買う前に知っておきたかった

 製品とそれを購入するお客さまがかかわるのであれば、あらゆることが品質管理の仕事と言っていい。できることには限りがあるし、決定権だって持っていない場合が多い。しかし、品質管理のプロフェッショナルとして「よりより製品」「お客さまのしあわせ」につながると信じられたのなら、口を閉ざす必要などどこにもない。積極的になれというのではない。ただ、品質管理としての責務をまっとうするだけの話だ。

 製品が完成に至るまでの道のりはもちろん、製品が発売されたあとを想像して、自らの考えをアウトプットし、誰かに伝えていってほしい。的外れであっても構わない。アクションには何かしらのフィードバックがある。『そんな意見は求めていない』と否定されることもあるだろう。フィードバックなし、という見えないフィードバックもあるかもしれない。結果がいずれであっても、他者の目にとまり、思考のうえ結論づけさせた事実はゆるがない。アクションのないところからは、何も生まれはしないのだ。無から有を生み出すため、品質管理に身を置くあなたから、物事を始めよう。

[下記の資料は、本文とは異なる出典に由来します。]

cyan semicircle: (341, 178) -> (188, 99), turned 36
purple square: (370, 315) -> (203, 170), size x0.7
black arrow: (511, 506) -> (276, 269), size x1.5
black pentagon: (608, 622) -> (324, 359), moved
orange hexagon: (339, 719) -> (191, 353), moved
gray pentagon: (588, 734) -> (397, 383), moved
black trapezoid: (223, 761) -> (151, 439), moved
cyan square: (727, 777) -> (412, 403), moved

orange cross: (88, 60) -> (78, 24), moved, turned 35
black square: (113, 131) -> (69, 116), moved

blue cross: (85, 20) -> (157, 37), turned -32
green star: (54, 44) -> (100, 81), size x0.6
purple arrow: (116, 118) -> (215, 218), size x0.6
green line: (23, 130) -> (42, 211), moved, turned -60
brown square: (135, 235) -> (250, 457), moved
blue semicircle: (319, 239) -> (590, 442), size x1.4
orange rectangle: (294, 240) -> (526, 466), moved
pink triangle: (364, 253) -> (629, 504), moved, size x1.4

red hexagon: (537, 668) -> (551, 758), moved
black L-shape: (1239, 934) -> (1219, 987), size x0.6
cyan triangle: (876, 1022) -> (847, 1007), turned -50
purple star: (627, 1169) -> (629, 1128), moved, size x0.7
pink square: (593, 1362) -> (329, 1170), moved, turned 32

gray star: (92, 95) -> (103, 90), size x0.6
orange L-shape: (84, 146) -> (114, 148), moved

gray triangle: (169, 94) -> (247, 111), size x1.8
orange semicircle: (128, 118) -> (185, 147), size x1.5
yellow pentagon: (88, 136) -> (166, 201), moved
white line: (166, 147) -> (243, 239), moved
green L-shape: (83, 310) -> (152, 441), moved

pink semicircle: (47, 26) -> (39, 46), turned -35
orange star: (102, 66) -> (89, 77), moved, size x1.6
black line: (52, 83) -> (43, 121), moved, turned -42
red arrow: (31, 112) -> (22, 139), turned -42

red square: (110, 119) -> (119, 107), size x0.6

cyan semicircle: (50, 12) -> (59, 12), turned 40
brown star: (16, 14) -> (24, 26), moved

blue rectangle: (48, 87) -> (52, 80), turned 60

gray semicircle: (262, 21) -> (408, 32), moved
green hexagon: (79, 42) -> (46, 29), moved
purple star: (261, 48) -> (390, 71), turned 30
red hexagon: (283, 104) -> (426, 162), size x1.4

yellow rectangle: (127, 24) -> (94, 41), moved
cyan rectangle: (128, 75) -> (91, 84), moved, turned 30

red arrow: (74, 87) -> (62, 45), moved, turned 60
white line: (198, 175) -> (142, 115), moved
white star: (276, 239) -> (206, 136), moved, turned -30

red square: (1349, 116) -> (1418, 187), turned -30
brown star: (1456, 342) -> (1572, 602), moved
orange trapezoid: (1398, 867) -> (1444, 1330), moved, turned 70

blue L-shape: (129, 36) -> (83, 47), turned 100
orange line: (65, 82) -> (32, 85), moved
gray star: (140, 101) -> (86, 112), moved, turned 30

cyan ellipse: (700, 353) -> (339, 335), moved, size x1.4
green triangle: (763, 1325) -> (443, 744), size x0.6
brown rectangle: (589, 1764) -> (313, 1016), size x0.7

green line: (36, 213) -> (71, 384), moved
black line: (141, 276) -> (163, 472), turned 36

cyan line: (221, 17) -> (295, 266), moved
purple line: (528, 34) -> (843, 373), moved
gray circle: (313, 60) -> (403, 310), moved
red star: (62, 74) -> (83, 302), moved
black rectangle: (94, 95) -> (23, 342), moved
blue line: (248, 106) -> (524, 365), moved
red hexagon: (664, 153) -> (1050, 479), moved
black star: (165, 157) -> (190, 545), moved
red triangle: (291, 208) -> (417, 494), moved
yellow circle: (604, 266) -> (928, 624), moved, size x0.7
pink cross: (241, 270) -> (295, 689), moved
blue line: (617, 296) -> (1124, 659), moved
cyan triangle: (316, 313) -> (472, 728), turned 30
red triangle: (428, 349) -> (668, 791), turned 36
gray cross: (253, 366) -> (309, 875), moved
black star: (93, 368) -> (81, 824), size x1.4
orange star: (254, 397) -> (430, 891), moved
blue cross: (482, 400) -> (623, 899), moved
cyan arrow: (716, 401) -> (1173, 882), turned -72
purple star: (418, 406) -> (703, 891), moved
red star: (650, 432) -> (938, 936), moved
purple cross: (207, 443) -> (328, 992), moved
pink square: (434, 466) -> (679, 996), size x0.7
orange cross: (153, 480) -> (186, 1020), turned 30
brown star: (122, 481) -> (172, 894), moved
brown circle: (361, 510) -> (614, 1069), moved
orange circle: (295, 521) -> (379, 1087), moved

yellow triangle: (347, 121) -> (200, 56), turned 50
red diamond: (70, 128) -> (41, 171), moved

 品質管理の立場から、不具合をもとにして起こすアクションには、あまり苦労がない。製品開発に携わる者であれば、不具合に関心を持たざるを得ないからだ。みなが耳を傾けてくれる。しかし、不具合とはまったく別の領域の話となると、アクションを起こす難度は上がる。たとえば、お客さまが製品を購入したあと、を考えてみよう (ここでは、不具合はないものとする) 。

 不具合はなく、製品は仕様設計どおりに動いたとする。製品購入後、お客さまの不満、落胆、はたまた怒りにつながりうる要因には、何があるだろうか。品質管理の立場からアクションを起こしてほしいことがある。それは、「お客さまが製品の詳細を知ったうえで購入を決められるようにする」だ。お客さまの立場からものを言うのであればこうだ。『これなら安心して購入できる』『そうと知っていれば、購入しなかったのに』。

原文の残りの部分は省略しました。